* [Data provided]:

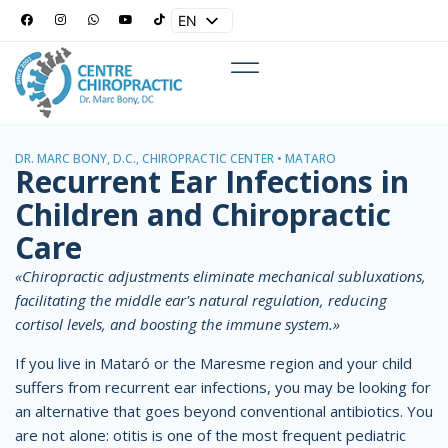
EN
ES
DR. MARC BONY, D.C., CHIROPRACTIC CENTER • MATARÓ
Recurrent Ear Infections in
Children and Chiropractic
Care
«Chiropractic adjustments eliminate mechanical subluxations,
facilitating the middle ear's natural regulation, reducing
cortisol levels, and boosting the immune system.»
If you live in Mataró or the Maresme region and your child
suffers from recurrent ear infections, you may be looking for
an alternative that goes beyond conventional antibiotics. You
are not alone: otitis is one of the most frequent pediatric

--

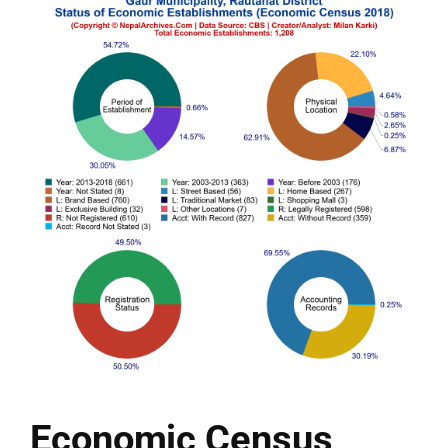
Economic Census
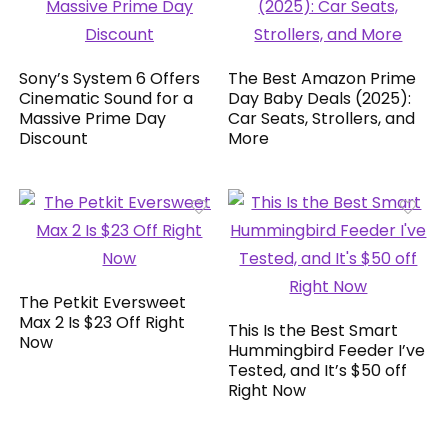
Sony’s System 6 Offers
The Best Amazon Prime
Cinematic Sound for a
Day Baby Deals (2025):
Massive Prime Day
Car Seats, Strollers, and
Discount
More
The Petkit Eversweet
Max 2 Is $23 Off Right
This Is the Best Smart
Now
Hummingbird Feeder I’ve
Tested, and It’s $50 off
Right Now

--

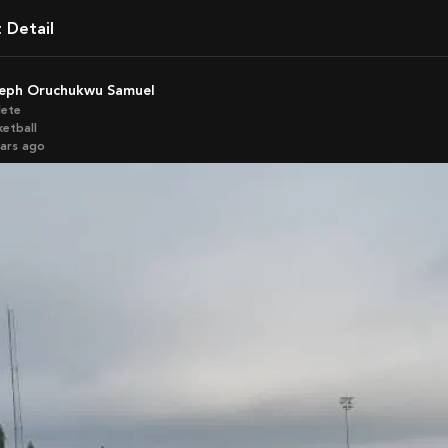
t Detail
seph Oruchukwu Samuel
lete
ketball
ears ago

* [What the exercise asks]: Please report every line of the listing that contains the string "Prime".

* [Answer to the problem]:
The Best Amazon Prime
Massive Prime Day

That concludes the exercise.